Monday, June 27, 2016

Somebody's gonna be happy come November

Does it matter whether Hillary or Trump becomes President? (Sort of. Also Trump will not become President even though a lot of Hillary people are pretending there is a big scary threat of that happening.) It sure doesn't matter to some people.
The prospective Ryan-Schumer deal doesn’t have many details. But it would change the law so that profits earned by U.S. multinationals overseas, including the $2.4 trillion overseas now, would be taxed whether or not they were brought back to the U.S. — while also radically reducing the tax rate on those overseas profits. This would essentially make the 2004 tax holiday permanent. That’s why Sen. Elizabeth Warren, D-Mass., has called such plans “a giant wet kiss for the tax dodgers.”
Trump’s official tax plan would do exactly the same thing. His ally, billionaire corporate raider Carl Icahn, has pledged to fund a Super PAC with $150 million to make it happen.

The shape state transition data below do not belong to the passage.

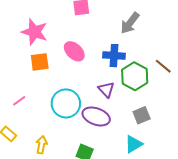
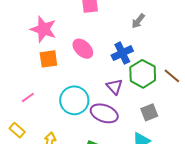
gray arrow: (130, 23) -> (138, 21), size x0.7
blue cross: (114, 56) -> (122, 53), turned -30
brown line: (163, 66) -> (172, 76), moved

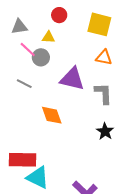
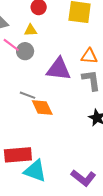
orange triangle: (104, 57) -> (89, 56), moved
gray line: (24, 84) -> (28, 95), moved

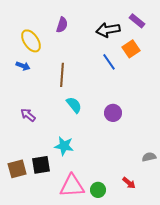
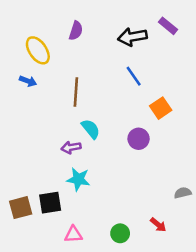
orange square: (131, 49) -> (161, 108), moved
purple arrow: (28, 115) -> (71, 147), moved, turned -49
pink triangle: (72, 186) -> (73, 235), moved, size x0.6

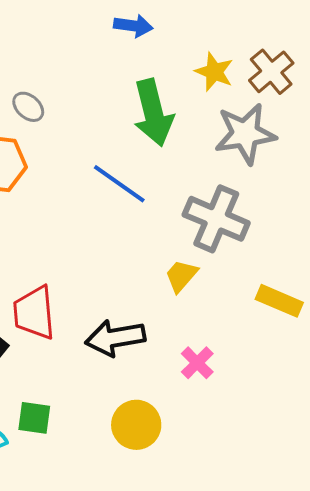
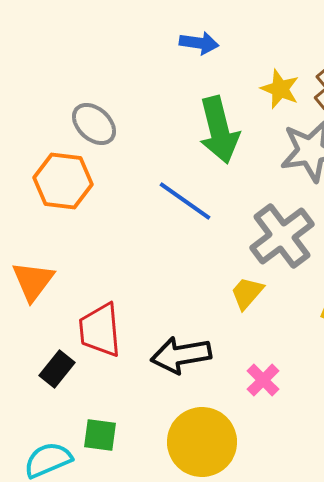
gray ellipse: (28, 107) -> (94, 124), size x1.4
gray cross: (216, 219) -> (282, 236), turned 30
yellow circle: (136, 425) -> (202, 442), size x1.4

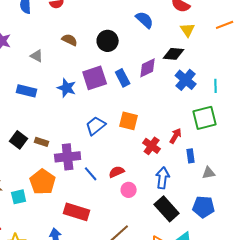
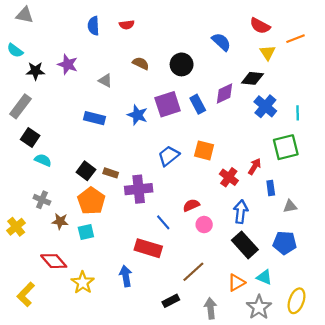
orange line: (225, 25) -> (295, 39), moved
blue line: (91, 174) -> (163, 222), moved
orange pentagon: (43, 182) -> (91, 201), moved

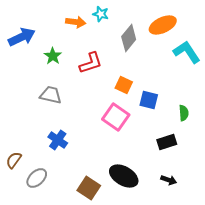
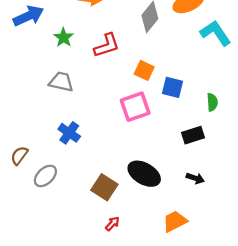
pink square: (116, 117) -> (135, 107), turned 36

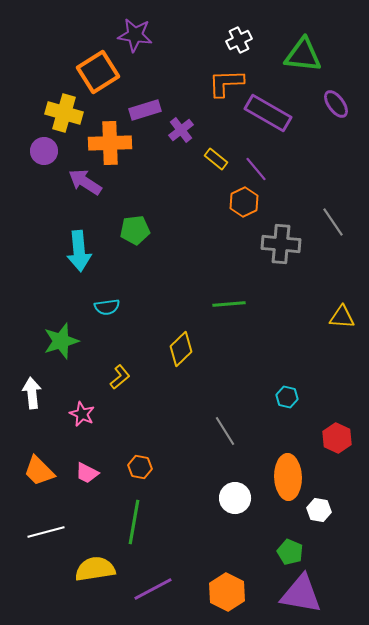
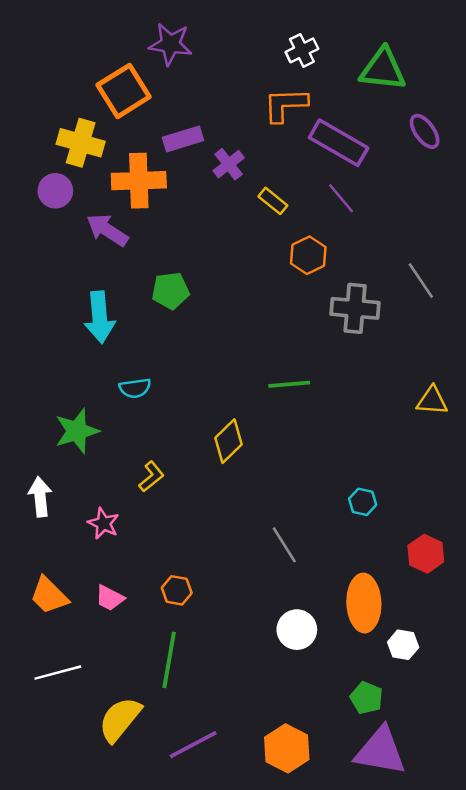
purple line: (256, 169) -> (341, 198), moved
yellow semicircle: (95, 569) -> (120, 719), turned -42

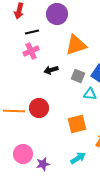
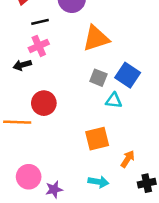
black arrow: (51, 70) -> (22, 65), moved
red circle: (39, 108) -> (44, 103), moved
cyan arrow: (78, 158) -> (98, 182), turned 42

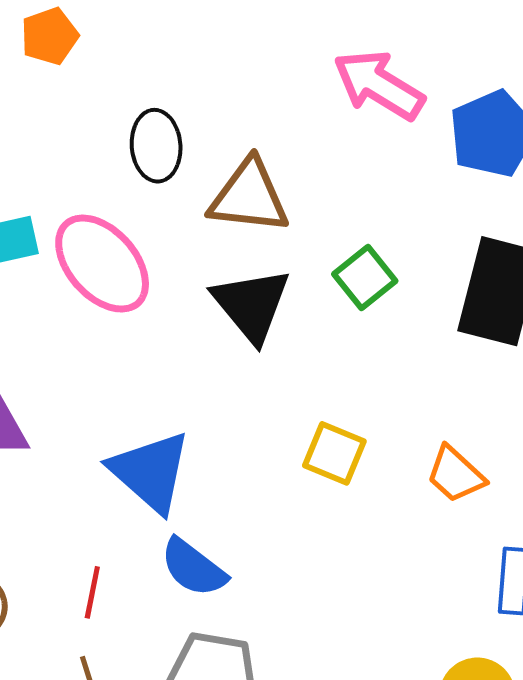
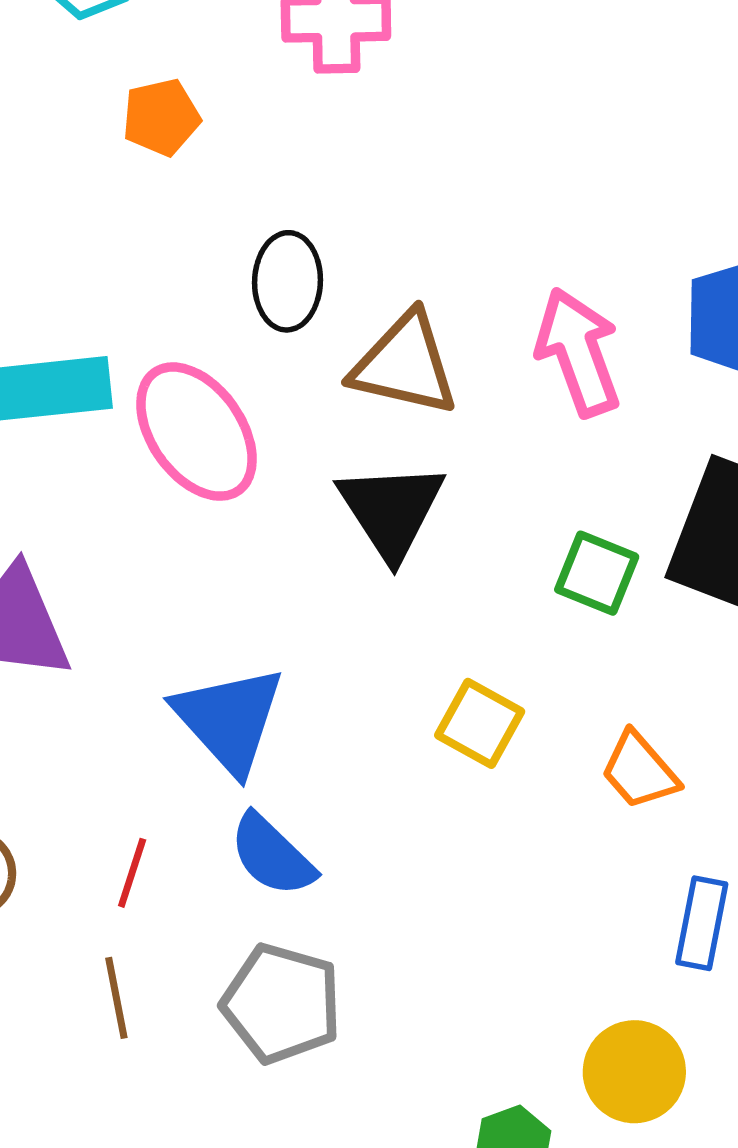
pink arrow: (379, 85) -> (578, 352), moved, turned 32
green square: (365, 278) -> (597, 573), moved, turned -36

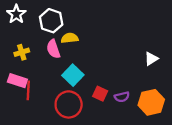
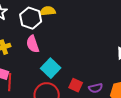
yellow semicircle: (70, 38) -> (48, 11), moved

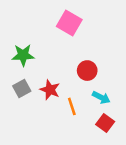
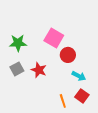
pink square: (69, 23) -> (54, 38), moved
orange line: (72, 106) -> (63, 101), moved

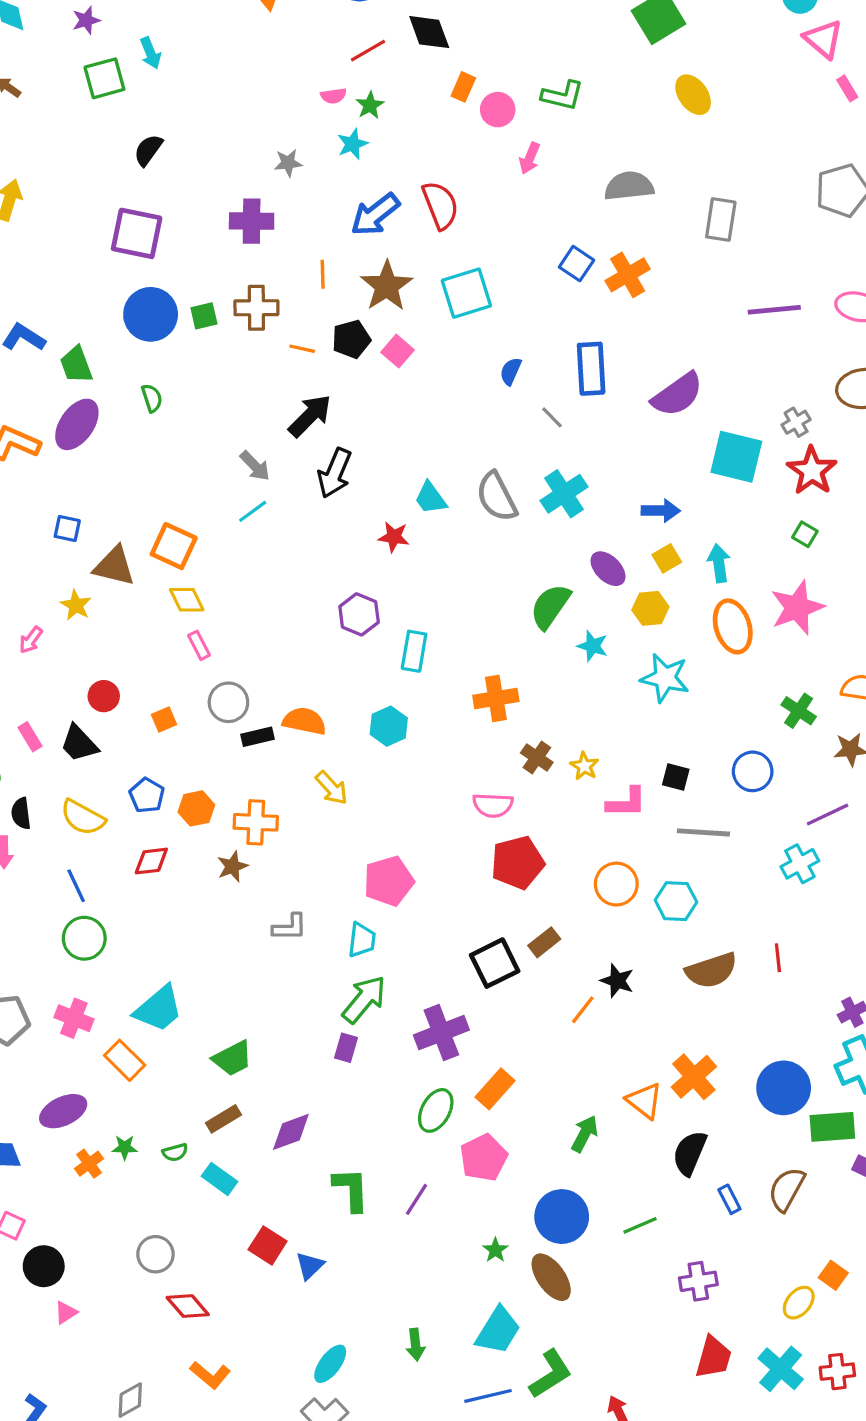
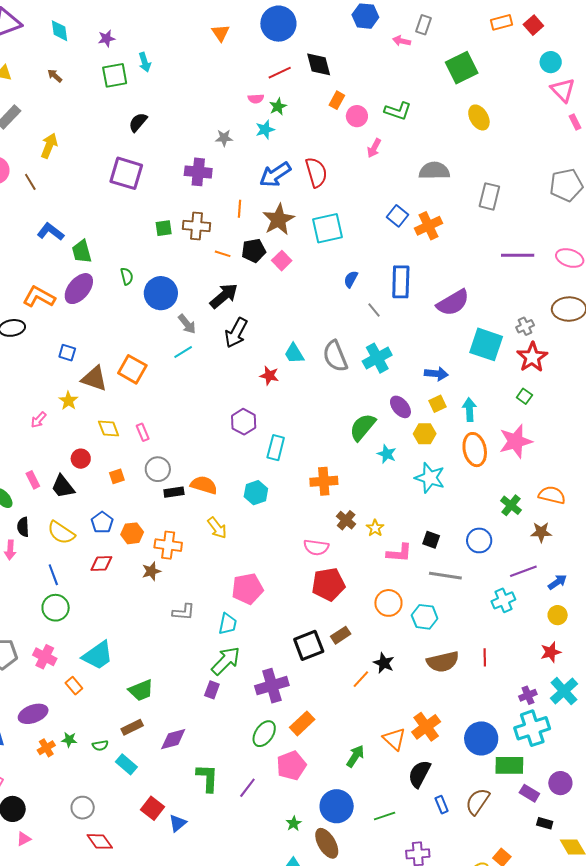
blue circle: (151, 314) -> (161, 293), moved
yellow diamond: (187, 600) -> (109, 428), moved
orange rectangle: (125, 1060) -> (74, 686), size x0.7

In the short run, both Trump’s plan and the Ryan-Schumer framework would provide a burst of tax revenue from the money collected on the $2.4 trillion currently overseas. In the long run they would significantly reduce U.S. taxes on multinationals. They would also, if they instituted lower tax rates for overseas profits than for those earned in the U.S., provide an even greater incentive for big corporations to use accounting shenanigans to appear to “earn” profits in other countries.

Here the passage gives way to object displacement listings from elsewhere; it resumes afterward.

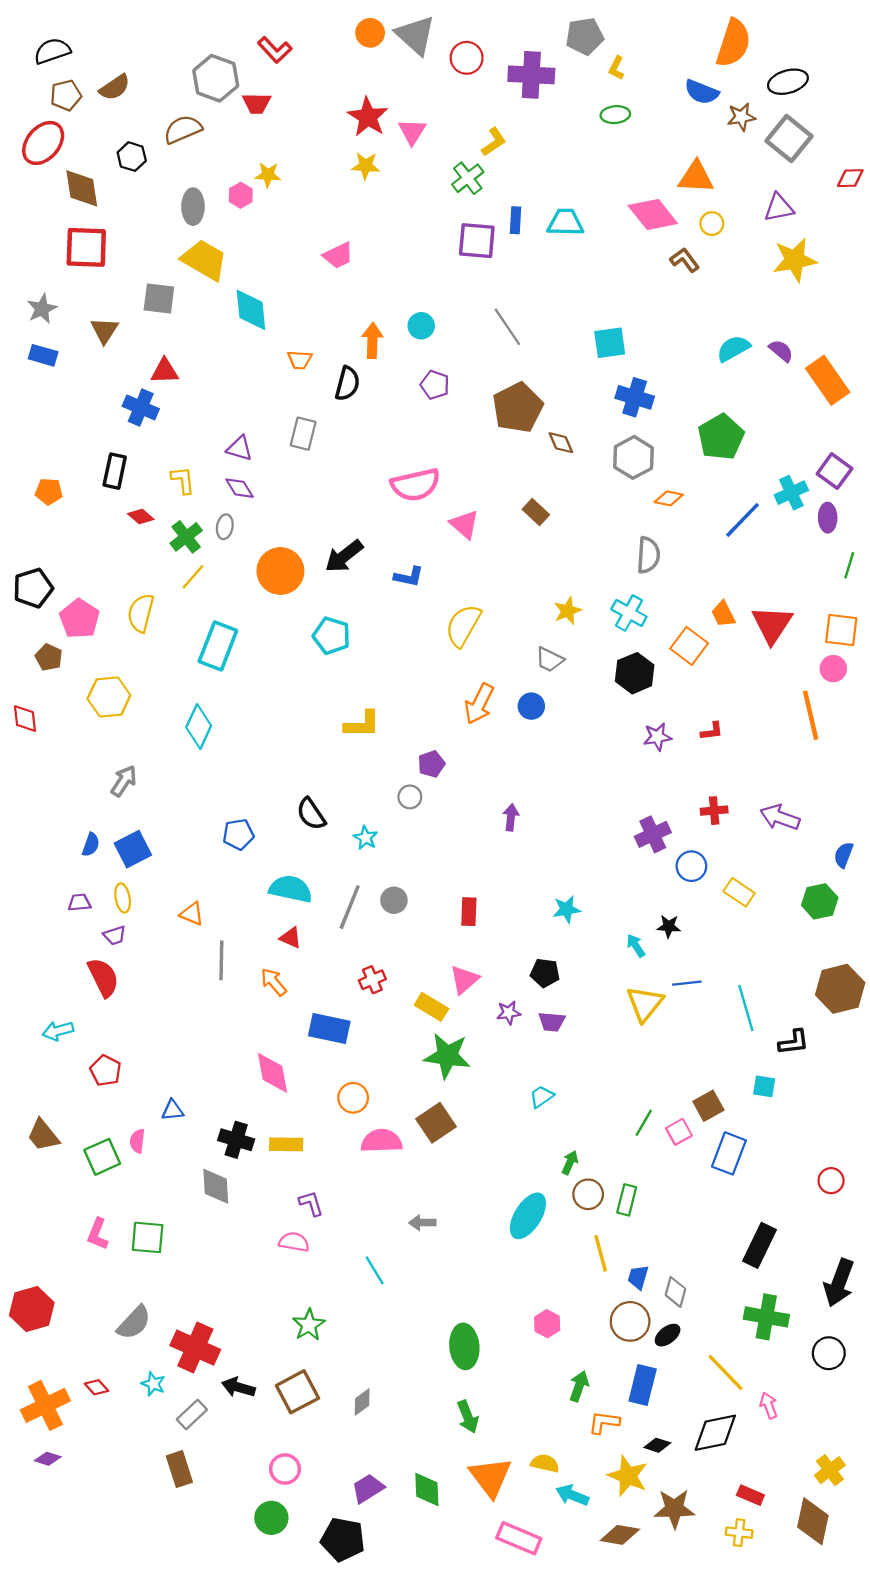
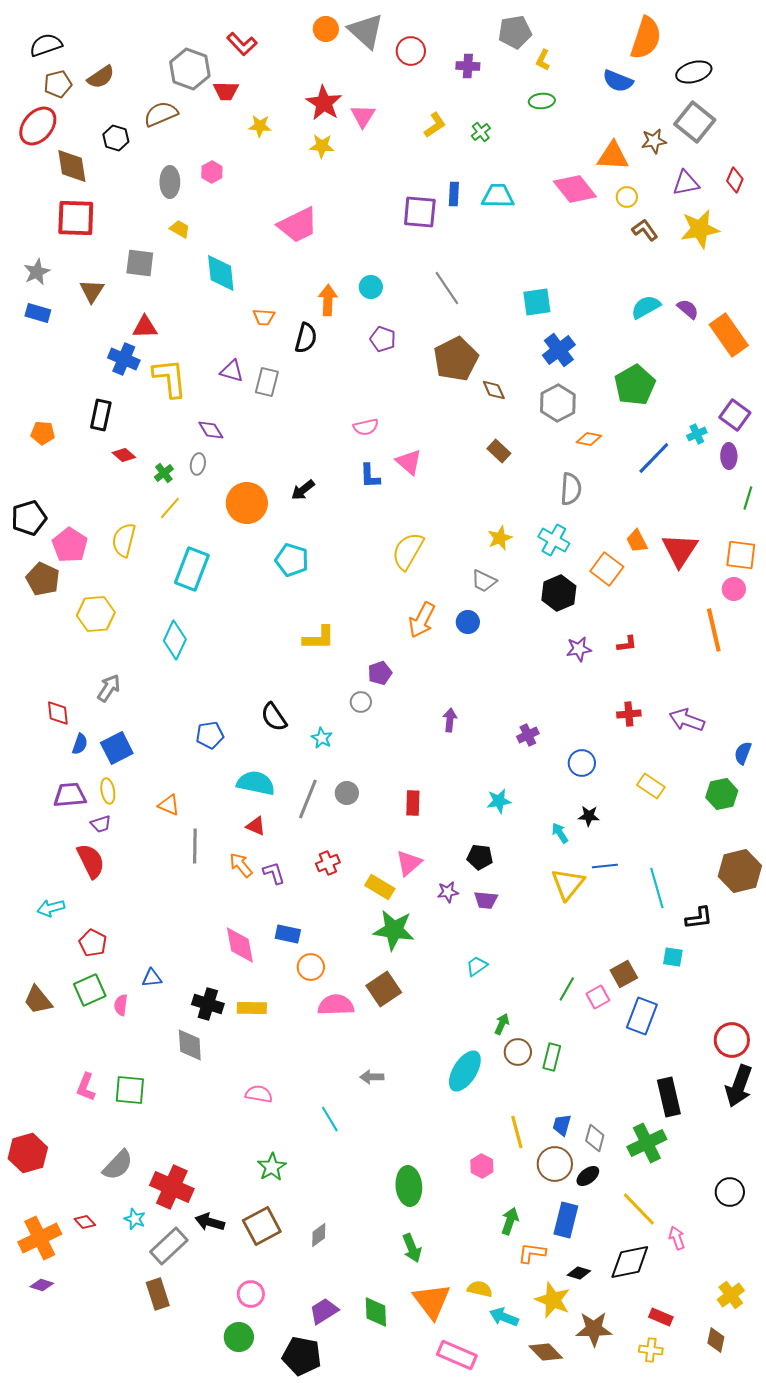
purple cross: (531, 75) -> (468, 66), size x0.6
brown star: (741, 117) -> (654, 141), moved
yellow star: (268, 175) -> (260, 126), moved
green cross: (468, 178) -> (481, 132), moved, size x0.7
red diamond: (850, 178) -> (735, 180), moved, turned -65
pink trapezoid: (338, 255) -> (298, 225), size x1.5
yellow trapezoid: (204, 260) -> (180, 229), size x0.5
brown L-shape: (685, 260) -> (645, 230), moved
blue cross: (635, 397) -> (559, 350), turned 36
purple triangle: (240, 448) -> (232, 371), moved
yellow L-shape: (183, 480) -> (170, 378), moved, size x1.6
pink semicircle: (416, 485) -> (366, 427), size x0.6
cyan cross: (791, 493) -> (697, 434), size x0.7
brown rectangle: (536, 512) -> (499, 451), moved
green cross: (186, 537) -> (164, 473), size x0.7
black arrow: (344, 556) -> (303, 490), size x0.7
blue L-shape: (409, 577) -> (370, 476), moved, turned 76
brown pentagon: (49, 657) -> (43, 579), size x1.4
red diamond: (25, 719) -> (58, 713), moved
purple cross: (653, 834) -> (528, 735), moved, size x0.7
blue circle: (691, 866) -> (582, 763), moved
purple trapezoid: (79, 903) -> (70, 795), size x1.6
blue rectangle: (329, 1029) -> (288, 934), moved, size x0.7
green square: (102, 1157) -> (90, 990), moved
red circle: (831, 1181) -> (732, 1040), size x1.5
purple L-shape: (311, 1203) -> (274, 873), moved
black rectangle: (760, 1245) -> (669, 1097), turned -39
yellow line: (601, 1253) -> (517, 1132), moved
black arrow: (839, 1283) -> (739, 1086), moved
green cross: (766, 1317) -> (647, 1143), moved, turned -36
gray rectangle: (192, 1415) -> (169, 1246), size x1.4
brown diamond: (813, 1521) -> (716, 1340), size x0.6
brown diamond: (620, 1535) -> (546, 1352), turned 36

But how do we know this is what Clinton was talking about?

According to her platform, she will pay for increased infrastructure spending via some unspecified “business tax reform.” Despite promises back in December that she “will have more to say on her vision” about business tax reform, she’s been curiously silent.

However, when she met with the New York Daily News editorial board in April, she explained that the source of the infrastructure money “may be repatriation.”

Then there’s her statement this week that her infrastructure bank would “will bring private sector dollars off the sidelines and put them to work here.” That phrase — bringing corporate money “off the sidelines” — is a favorite of both Democratic and Republican elites to describe slashing the tax rate on overseas profits. For instance, Sen. Marco Rubio, R-Fla., used it in a Wall Street Journal op-ed, as did economists writing for the New America Foundation, a liberal think tank.

That’s why Clinton can honestly predict that she will “break through the dysfunction in Washington” and “work with both parties.” Both parties want to deliver a massive tax cut to their huge corporate patrons.